Thermo-tectonic history of the Tethyan Himalayas deduced from the palaeomagnetic record of metacarbonates from Shiar Khola (Central Nepal)

Palaeomagnetic measurements were carried out on low-grade metamorphic carbonates, of Mesozoic age from the Shiar area (85.1°E, 28.6°N) of the Tethyan Himalaya (TH) in north central Nepal. Two characteristic remanence components carried by pyrrhotite (ChRM₁) and magnetite (ChRM₂) could be identified by their unblocking temperature spectra of 270–340 and 430–580°C, respectively. Fold tests are not significant, due to the uniform bedding of all sites. However, according to results from other areas of the TH, the pyrrhotite component has been probably acquired as a secondary (p)TRM during exhumation and cooling; thus the age of remanence acquisition can be related to the last cooling event (25–17 Ma in the surrounding areas). The inclination of the magnetite component matches the value expected from the Indian APWP. This may the primary origin of the ChRM₂.Pyrrhotite site-mean directions show a small-circle distribution, with a best fit parallel to the N–S direction. Backtilting to the expected inclination (I_exp) by intersection of the remanence small-circle with the small-circle of constant I_exp yields a clockwise block rotation of 30–35° with respect to the Indian Plate.

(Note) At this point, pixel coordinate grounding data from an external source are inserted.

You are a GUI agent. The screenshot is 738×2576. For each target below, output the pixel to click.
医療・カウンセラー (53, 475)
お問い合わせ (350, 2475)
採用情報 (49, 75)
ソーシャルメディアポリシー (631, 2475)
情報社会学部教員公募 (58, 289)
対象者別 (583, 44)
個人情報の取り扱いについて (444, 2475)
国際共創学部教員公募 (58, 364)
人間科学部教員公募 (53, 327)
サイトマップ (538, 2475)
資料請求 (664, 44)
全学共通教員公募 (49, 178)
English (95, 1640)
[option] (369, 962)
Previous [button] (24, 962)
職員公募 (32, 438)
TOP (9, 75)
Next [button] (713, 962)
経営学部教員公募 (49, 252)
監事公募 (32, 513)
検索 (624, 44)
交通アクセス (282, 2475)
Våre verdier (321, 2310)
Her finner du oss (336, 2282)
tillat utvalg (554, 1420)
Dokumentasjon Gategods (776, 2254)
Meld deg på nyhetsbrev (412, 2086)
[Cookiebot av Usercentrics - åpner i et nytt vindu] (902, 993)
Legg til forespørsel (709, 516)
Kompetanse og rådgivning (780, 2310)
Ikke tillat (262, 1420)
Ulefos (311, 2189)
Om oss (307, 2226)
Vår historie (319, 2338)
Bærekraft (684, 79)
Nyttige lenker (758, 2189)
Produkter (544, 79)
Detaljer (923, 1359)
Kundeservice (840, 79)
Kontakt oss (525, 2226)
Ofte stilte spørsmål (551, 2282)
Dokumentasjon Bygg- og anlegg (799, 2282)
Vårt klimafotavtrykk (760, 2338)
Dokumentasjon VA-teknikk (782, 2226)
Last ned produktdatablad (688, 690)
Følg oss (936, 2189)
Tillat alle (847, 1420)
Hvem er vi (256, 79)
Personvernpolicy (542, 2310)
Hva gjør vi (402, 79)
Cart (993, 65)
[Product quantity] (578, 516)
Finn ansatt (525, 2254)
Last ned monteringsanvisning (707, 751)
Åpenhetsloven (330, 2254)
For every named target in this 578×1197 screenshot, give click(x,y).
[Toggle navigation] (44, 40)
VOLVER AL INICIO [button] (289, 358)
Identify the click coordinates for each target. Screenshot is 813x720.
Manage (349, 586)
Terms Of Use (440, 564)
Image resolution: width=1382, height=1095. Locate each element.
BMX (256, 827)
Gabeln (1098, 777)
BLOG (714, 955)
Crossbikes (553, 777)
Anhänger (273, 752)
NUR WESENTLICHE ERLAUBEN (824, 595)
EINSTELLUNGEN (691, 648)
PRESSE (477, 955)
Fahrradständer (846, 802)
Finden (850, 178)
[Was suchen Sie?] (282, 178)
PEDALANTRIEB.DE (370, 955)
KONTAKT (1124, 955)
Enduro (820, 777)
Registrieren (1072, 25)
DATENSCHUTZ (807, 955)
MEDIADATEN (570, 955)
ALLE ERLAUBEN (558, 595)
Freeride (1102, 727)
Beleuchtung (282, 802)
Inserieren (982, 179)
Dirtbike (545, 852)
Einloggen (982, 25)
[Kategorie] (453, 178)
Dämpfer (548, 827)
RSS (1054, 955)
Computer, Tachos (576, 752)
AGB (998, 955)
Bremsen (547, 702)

Characteristics of the pyrrhotite component (small-circle distribution of site-means, secondary origin, (p)TRM with unblocking temperatures below about 300°C), allow the interpretation of the chronologic order of the thermo-tectonic history: (i) an earlier main folding phase at elevated temperatures; (ii) a later event of cooling through about 300°C coinciding with the acquisition of ChRM₁; (iii) clockwise block rotations with respect to the Indian Plate and (iv) long-wave folding as the youngest tectonic event.